What needs to be done: Copy out, exactly and with nothing else, the stretch of lines that starts at the line containing "Lust auf etwas" and finishes at the end of the data.

Source data:
- - -

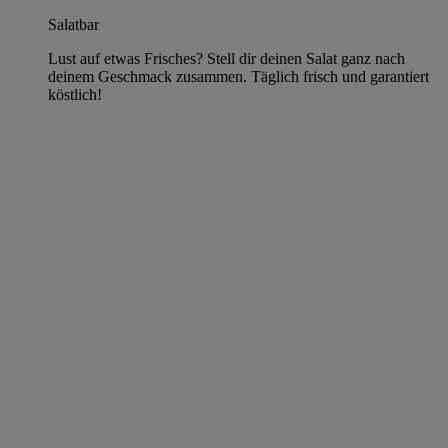
Salatbar
Lust auf etwas Frisches? Stell dir deinen Salat ganz nach
deinem Geschmack zusammen. Täglich frisch und garantiert
köstlich!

- - -

Exercise output:
Lust auf etwas Frisches? Stell dir deinen Salat ganz nach
deinem Geschmack zusammen. Täglich frisch und garantiert
köstlich!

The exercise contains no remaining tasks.